SULLE DONNE, LE SERIE TELEVISIVE RACCONTANO SOLO MENZOGNE (di Clara Carluccio)
Fiocchi rosa, fiocchi rosa ovunque. A sentire la narrazione motivazionale sembra che, al vertice di ogni piramide professionale, ci possa essere un irrefrenabile aumento della presenza femminile. Dopotutto, siamo nell’era del cambiamento. Da umili Cenerentole alla cassa del discount a manager, imprenditrici e dottoresse.
Con l’inizio della seconda serie di Lolita Lobosco riprendono gli slogan sulla donna che si è fatta da sola.
Storia di un’avvenente vicequestore – o questorA – barese, interpretata da Luisa Ranieri. La serie costituisce un calderone di retorica odierna sull’importanza di una realizzazione sia professionale che privata e l’espressione della propria sensualità senza strumentalizzazione maschile – appropriato, in tempo di sdoganamento della pornografia come “mestiere qualsiasi”.
“Libera e moderna” ci dimostra che si può primeggiare in un ambiente machoman anche con il tacco 12 (“per non mortificare la femminilità”), scrivono i giornali. Contrordine, dunque, i tacchi alti non sono più misogini.
La donna che spicca sul mondo maschile adagiata su calzature scomode è, in vero, una scena già vista dal 1986 nel film Top Gun, in cui Kelli McGillis si manifesta tickettando le sue décolleté davanti a una torma di aviatori dal sorrisetto barbogio.
Senza nulla togliere alla buona riuscita della serie, questa va comunque presa per quello che è: una finzione.
Ma, come sappiamo, è tramite l’industria culturale e dello svago che avviene il cambio di valori, stimolando l’emotività più che la ragione. Per questo, film, fiction, libri, canzonette e personaggi di spicco vari, non devono essere sottovalutati. “Tante donne, tante amiche, tante giovani mi scrivono sui social che si identificano con Lolita” dice la Ranieri. Ed ecco, come da copione, che il divario tra intrattenimento e realtà si annulla.
Anche il personaggio in questione cerca di demolire gli stereotipi con concetti già ampiamente condivisi e superati dando la percezione che ci sia una guerra da combattere: “non si nasce per essere solo madri e mogli” ribadisce l’attrice. Ma dai, questa non si era mai sentita! Soprattutto, in questi tempi in cui pensare di mettere su famiglia è visto addirittura come un ritorno al patriarcato.
Sfortunatamente per le Lolite in questione, la realtà lavorativa è ben più dura e la colpa non è da attribuire al maschilismo o all’arretratezza mentale. Per cominciare, conseguire un impiego con un contratto dignitoso è, già di per sé, un’utopia. C’è una nota catena di supermercati che è perennemente alla ricerca di personale perché propone solo umilianti stage mal pagati e sotto cooperative. Questo, sia ben chiaro, indipendentemente dal genere dei candidati. La sodomia contrattuale è generosamente distribuita tra maschi e femmine.
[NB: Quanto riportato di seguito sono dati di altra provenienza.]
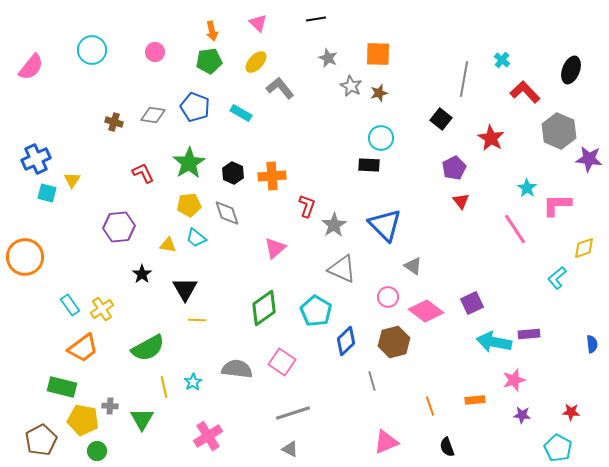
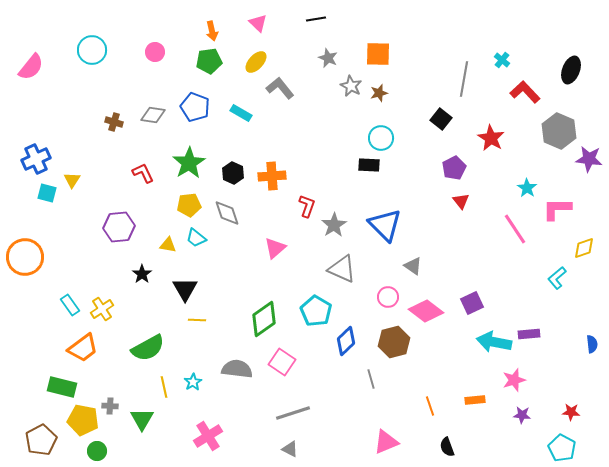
pink L-shape at (557, 205): moved 4 px down
green diamond at (264, 308): moved 11 px down
gray line at (372, 381): moved 1 px left, 2 px up
cyan pentagon at (558, 448): moved 4 px right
E che dire dei due anni di esperienza richiesti per lavorare in un negozio di intimo? Tra poco esigeranno la laurea anche per piegare dei calzini, ma vi intortano con la favola della donna manager.Chissà perché le femministe non hanno sostenuto moralmente le donne che non volevano vaccinarsi a forza. Chissà perché non hanno obiettato contro la perdita del lavoro delle loro sorelle. “Il corpo è mio e lo gestisco io”? Mica sempre, a quanto pare.
Benché un desiderio di avanzamento professionale sia legittimo, è impensabile puntare ai vertici mentre ci vengono negate le fondamenta per una vita dignitosa.
Ovvio che alcune ce la fanno a diventare Lolita Lobosco ma, data l’emergenza sociale, sarebbe più appropriato simpatizzare con Vivian, la donna di strada interpretata da Julia Roberts in Pretty Woman. Le inoculazioni forzate hanno reso il nostro corpo un manichino alla mercé della sperimentazione medica e la necessità lavorativa ci obbliga ad accettare contratti penosi. Diciamolo, altro che vicequestore, siamo le puttane dello Stato.